As the Congressional “Super Committee” moves forward with debt/deficit-reduction efforts over the next three and a half months (the panel holds its first meeting today), look for health groups to reach deep into their playbooks, deploying studies, PR, advertising, grass roots campaigns, and similar exotic tactics to make their case against Medicare and other policy changes. Included, of course, is a much-discussed “run out the clock” option in which health lobbyists help the Committee fail to meet its targets in the allotted time, thus triggering across-the-board (but likely less onerous) Medicare cuts.

In this environment, anything that moves could be significant, so stakeholders intent on keeping a grip will be engaged in an energetic game of “whack a mole,” bringing down the full brunt of their advocacy on any troublesome policy idea that raises its head. We think we spotted one of the furry little creatures Wednesday, when the OIG released a report on Medicare Part B payments for Avastin and Lucentis for age-related macular degeneration.

In a nutshell, the OIG found that the two biologics had “equivalent effects” clinically, but that, over the two years of the analysis, Medicare paid $1.1 billion for Lucentis, versus $40 million for off-label use of Avastin, despite a substantially larger number of reimbursed Avastin treatments.

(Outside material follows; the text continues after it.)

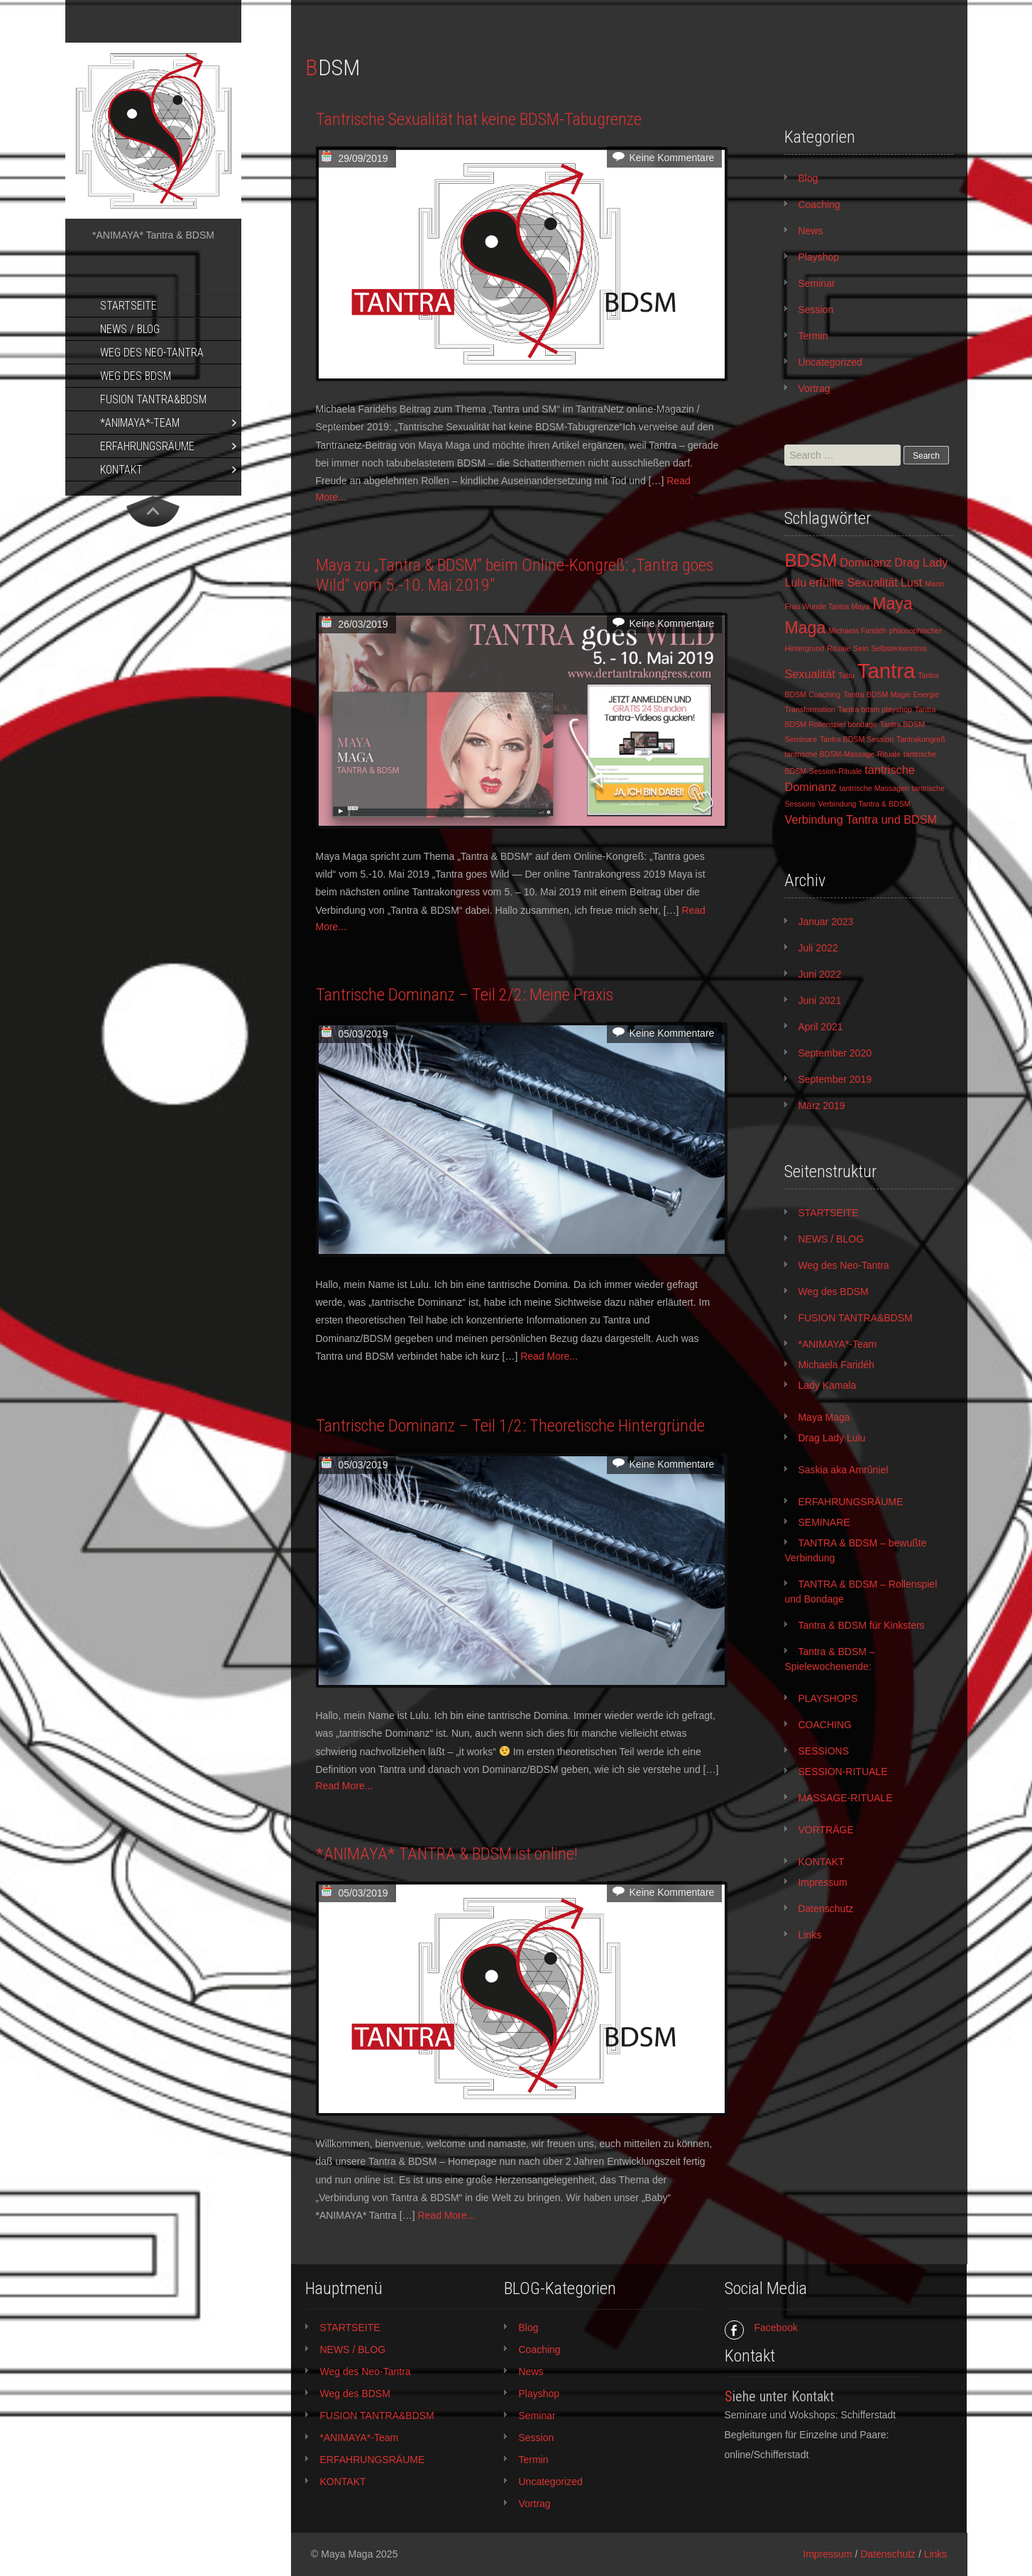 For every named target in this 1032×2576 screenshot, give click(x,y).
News (810, 230)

The OIG noted that Medicare likely lacks legal authority to apply a Least Costly Alternative policy and that Medicare Part B, unlike Medicaid, cannot extract drug rebates. In commenting on the report, CMS, while expressing comfort that “our coverage policies accurately reflect the available published evidence on the use of these agents,” also said that “we will continue to actively monitor the evidence and will, if appropriate, implement changes to our policies as the evidence base continues to grow.”

Hard to say what the OIG report means in the greater scheme of things. But one point is almost certainly understated, and that is, as the OIG put it, that any CMS policy tilt toward utilization of Avastin “could be controversial.” You can count on it, just as you can count on multiple mole sightings over the next several weeks.